In a 2023 court filing, a developmental psychologist has said that research over the past decade shows that in circumstances of heightened emotion, such as anxiety or fear, the brain of an 18- to 21-year-old functions like that of a 16- or 17-year-old. A psychiatrist has assessed Michael Tisius over the past two decades for his lawyers. In 2003 he concluded that at the time of the crime, Michael Tisius had been “suffering from untreated mental disease, was experiencing diminished mental capacity, and was substantially under the manipulated influence of RV”. The defense did not present this to the 2010 resentencing jury.
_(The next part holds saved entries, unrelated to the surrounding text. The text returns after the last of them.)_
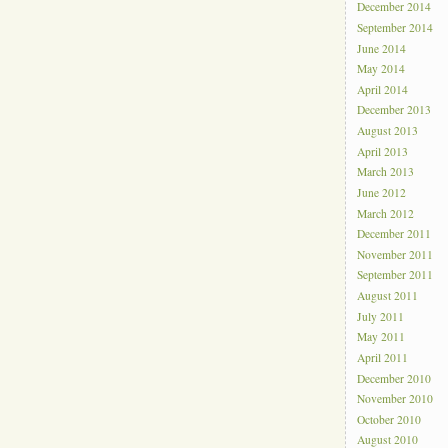
December 2014
September 2014
June 2014
May 2014
April 2014
December 2013
August 2013
April 2013
March 2013
June 2012
March 2012
December 2011
November 2011
September 2011
August 2011
July 2011
May 2011
April 2011
December 2010
November 2010
October 2010
August 2010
In 2013, the psychiatrist found that Michael Tisius “still demonstrated immature thinking” and that his “maturity of reasoning plateaued in mid-adolescence”. In 2022, he reported that having experienced “delayed maturation of adolescent brain functioning as a consequence of untreated childhood physical abuse/neglect”, Michael Tisius had now made “a successful transition to nonviolent living” in prison. In 2018, a prison expert reviewed Michael Tisius’s prison record and found that he had “not demonstrated violence while in confinement”.

Imminent execution

At the 2010 resentencing, the prosecution had stressed his future dangerousness, relying on post-conviction evidence, namely his 2009 conviction for possession of a “boot shank” – a piece of metal from a boot found in his prison-issued radio in 2006 (it had not been sharpened as the 2009 prosecutor asserted). The 2010 prosecutor argued that this showed Tisius would kill again, describing him as “a wolf” and urging the jury to vote for death to protect “the entire law enforcement community”.

Despite knowing the state would present the shank evidence, and that their client had always denied putting the metal in the radio and had identified another prisoner as having been responsible, his lawyers neither investigated nor presented evidence to counter this aggravating factor. In 2018, a life prisoner signed a statement that he had put the shank in the radio at the request of the man whom Michael Tisius had identified as being responsible for the shank He recalled Michael Tisius as “a scared, intimidated little kid” who would have been too fearful to remove the shank, confront who put it there, or report it.

Amnesty International opposes the death penalty unconditionally. Missouri accounts for 95 of the 1,568 executions in the USA since 1976, including two of 10 executions this year.